Maybe, but I think it more as 'realistic'.

Consider, we would need to find a planet not too dissimilar to Earth in its physical properties (size, gravity, temperature, UV shield, rate of spin, seasons, air pressure etc.), its chemical content (including its atmospheric content and dissolved matter in its waters), biological state and capability and where it is in its evolutionary time scale. The star around which it orbits must also be not too dissimilar to our Sun.

We may be able to adapt ourselves to a 22.7 hour day and a 401 day year, but if the plants we need to survive do not exist on that planet, seeds taken from Earth may result in crops unable to cope with such an environmental difference.

But before we can consider that, where is this new Eden going to be? We will never be able to travel faster than the speed of light and probably will never get to anything close to it. So a planet just 100 light years away might take us 1000 years to get there, in which time, who knows if natures silver seed would have survived the journey or if conditions at our destination might have changed.

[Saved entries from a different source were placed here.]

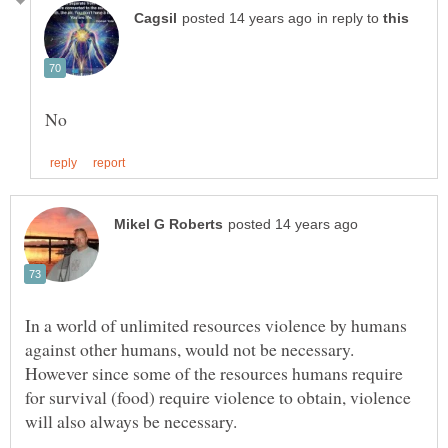
in reply to
In a world of unlimited resources violence by humans
against other humans, would not be necessary.
However since some of the resources humans require
for survival (food) require violence to obtain, violence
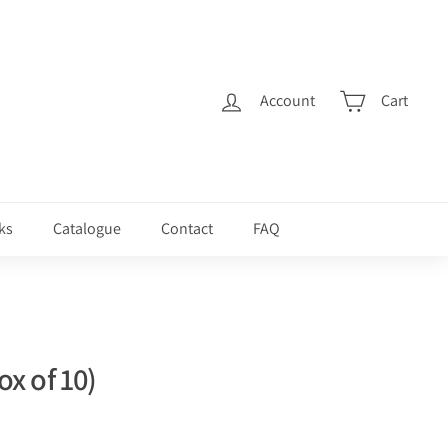
Account
Cart
ks
Catalogue
Contact
FAQ
x of 10)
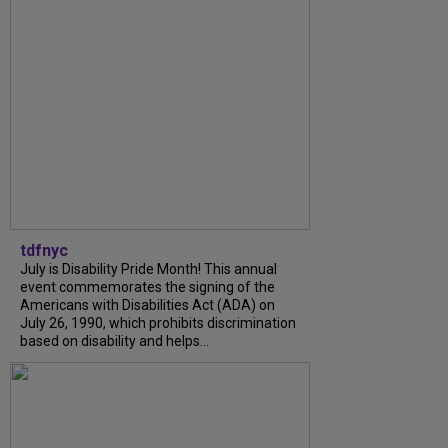
tdfnyc
July is Disability Pride Month! This annual
event commemorates the signing of the
Americans with Disabilities Act (ADA) on
July 26, 1990, which prohibits discrimination
based on disability and helps...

The Universe has had more than 13 billion years to evolve super intelligent life. Thus far, if it has managed to do so, they have not been able to find us (I utterly disregard the claims of a few self proclaimed 'ET abductees') and I would think that any chance of bumping in to ET is more likely to be at their instigation, rather than ours. That suggests to me, that ET (assuming he exists, and I don't see why not) is too far away to have even noticed us. That, in turn, suggests to me, that planets capable of supporting life, many though there may well be, are still in such a minority and so far apart, as to be untouchable by their neighbours. But I am willing to accept that I could be wrong on that point.

As for 'wormholes' connecting planets, forget it, pure fantasy. Even if it were possible, we still have the problem of getting to that planet to construct the other end of the wormhole in the first place.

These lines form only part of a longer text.